2. Defining and targeting metabolic reprogramming in colorectal cancer

Colorectal cancer is the 2nd leading cause of cancer-related death in the United States, and is responsible for over 800,000 deaths globally each year. Sporadic truncating mutations in the APC tumor suppressor gene promote the onset of 80% of human colorectal cancers, and germline APC mutations cause the intestinal polyposis and colorectal cancer predisposition syndrome Familial Adenomatous Polyposis, with 100% penetrance. Thus it is imperative to understand the role of APC in cellular signaling and metabolism, and the consequences of APC mutations in colorectal cancer. However, despite their potent tumorigenic effects, very little is known about how APC mutations alter cellular metabolism. APC mutations activate the canonical Wnt/β-catenin signaling pathway and in parallel also activate the master metabolic regulator mTOR Complex 1. We are defining the metabolic consequences of APC mutations in colorectal cancer with the goal of identifying and exploiting unique metabolic dependences. Intestinal nutrients and the microbiota provide a particularly interesting and complex microenvironment compared to many other solid tumors which are exclusively fed by serum metabolites. Thus we are also determining how the cell intrinsic effects of APC mutations and the intestinal tumor microenvironment interact to produce the complex metabolic phenotype of colorectal cancer cells.
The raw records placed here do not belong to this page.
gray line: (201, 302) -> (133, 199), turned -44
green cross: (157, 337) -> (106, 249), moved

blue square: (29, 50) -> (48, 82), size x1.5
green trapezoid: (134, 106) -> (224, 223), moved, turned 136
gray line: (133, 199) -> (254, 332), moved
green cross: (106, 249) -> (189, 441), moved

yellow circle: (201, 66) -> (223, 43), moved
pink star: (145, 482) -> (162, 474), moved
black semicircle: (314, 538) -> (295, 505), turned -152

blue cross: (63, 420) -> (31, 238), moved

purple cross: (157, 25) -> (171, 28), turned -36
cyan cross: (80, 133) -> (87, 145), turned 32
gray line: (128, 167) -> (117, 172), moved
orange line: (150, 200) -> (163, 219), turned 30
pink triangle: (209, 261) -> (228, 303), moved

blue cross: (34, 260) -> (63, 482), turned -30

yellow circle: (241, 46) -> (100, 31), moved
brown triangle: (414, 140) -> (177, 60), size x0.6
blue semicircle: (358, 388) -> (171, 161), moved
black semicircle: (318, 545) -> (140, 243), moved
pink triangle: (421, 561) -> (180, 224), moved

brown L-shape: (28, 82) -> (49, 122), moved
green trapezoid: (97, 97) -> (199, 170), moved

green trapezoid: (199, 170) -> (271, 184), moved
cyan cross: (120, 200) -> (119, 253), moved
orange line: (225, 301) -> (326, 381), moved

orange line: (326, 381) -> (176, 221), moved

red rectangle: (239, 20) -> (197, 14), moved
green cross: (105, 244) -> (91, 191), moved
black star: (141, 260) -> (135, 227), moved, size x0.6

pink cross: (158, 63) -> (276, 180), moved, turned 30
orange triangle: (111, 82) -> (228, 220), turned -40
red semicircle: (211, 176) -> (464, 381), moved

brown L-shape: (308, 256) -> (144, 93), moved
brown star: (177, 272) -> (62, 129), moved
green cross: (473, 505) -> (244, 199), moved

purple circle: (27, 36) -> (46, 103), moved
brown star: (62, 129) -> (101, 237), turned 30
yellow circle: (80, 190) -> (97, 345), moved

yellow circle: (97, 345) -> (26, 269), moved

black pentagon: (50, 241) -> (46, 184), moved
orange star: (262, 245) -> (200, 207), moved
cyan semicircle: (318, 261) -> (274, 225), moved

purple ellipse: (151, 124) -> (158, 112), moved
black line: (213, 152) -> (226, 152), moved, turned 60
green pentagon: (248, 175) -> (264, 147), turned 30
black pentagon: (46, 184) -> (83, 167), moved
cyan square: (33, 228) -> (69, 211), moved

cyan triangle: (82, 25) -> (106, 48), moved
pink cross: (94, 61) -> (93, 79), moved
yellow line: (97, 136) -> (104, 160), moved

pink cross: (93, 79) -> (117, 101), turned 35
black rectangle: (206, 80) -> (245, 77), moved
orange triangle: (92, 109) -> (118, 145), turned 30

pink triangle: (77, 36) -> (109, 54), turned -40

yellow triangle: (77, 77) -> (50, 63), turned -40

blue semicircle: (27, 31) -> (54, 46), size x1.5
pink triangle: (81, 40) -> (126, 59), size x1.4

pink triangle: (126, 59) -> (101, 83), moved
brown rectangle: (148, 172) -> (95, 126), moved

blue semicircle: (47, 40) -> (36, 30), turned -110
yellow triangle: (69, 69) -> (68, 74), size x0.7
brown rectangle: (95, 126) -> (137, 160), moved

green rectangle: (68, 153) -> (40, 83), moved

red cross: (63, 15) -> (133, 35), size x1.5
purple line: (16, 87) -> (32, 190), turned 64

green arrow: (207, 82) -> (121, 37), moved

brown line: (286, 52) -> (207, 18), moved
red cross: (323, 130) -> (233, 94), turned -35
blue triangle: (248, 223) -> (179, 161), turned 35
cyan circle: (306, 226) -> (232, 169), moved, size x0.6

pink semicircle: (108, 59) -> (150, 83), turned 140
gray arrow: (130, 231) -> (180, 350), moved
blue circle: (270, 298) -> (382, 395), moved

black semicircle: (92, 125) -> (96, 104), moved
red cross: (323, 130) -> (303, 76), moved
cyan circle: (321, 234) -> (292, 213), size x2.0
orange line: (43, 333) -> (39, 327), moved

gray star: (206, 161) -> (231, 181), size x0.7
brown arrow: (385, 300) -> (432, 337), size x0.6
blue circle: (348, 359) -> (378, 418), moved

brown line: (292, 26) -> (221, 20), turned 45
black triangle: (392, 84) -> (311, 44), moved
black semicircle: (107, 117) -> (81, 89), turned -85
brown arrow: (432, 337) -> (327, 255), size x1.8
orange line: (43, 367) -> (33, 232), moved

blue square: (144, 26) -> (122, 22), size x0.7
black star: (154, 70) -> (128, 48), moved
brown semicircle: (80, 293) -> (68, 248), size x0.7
3. Defining cellular stresses sensed by mTOR Complex 1 to identify tumor vulnerabilities

Under physiological conditions, the master metabolic regulator mTOR Complex 1 integrates growth factor, nutrient, and energy signals to stimulate anabolic cell growth only when sufficient cellular resources are available. Conversely, mTORC1 is inhibited when cellular resources are limited, or in response to various stresses. This adaptive response conserves cellular resources and prevents mTORC1 from continuing to drive its anabolic program, which could exacerbate a stressed state. Oncogenic mutations activate mTORC1 by uncoupling it from these upstream regulatory signals. This drives anabolic pathways to support uncontrolled tumor cell growth, but can also render cells unable to properly respond to specific stresses. We are identifying cellular stresses sensed by mTORC1 to unveil novel tumor vulnerabilities. The failure of tumor cells with uncontrolled mTORC1 activity to respond appropriately to specific stresses could allow selective targeting of those cells through pharmacological induction of such stresses.